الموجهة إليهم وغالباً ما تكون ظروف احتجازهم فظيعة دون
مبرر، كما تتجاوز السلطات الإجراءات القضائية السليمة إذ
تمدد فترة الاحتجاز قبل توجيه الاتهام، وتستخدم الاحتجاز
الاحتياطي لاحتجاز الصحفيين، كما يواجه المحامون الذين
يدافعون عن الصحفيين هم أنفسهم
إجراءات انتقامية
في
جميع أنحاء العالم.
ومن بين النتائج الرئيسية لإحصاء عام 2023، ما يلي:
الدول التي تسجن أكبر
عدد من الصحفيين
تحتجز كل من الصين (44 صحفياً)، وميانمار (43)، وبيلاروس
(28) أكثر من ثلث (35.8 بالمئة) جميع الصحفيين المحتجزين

....

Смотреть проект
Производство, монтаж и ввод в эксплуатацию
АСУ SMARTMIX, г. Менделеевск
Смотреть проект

....

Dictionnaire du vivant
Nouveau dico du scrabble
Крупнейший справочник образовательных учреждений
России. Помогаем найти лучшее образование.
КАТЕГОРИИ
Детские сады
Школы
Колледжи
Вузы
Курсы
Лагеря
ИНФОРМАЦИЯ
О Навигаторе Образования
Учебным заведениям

....

§ WHAT YOU NEED TO DO:
One number is the whole answer: how many lines in the records contain "جميع".

§ WRITTEN RESPONSE:
2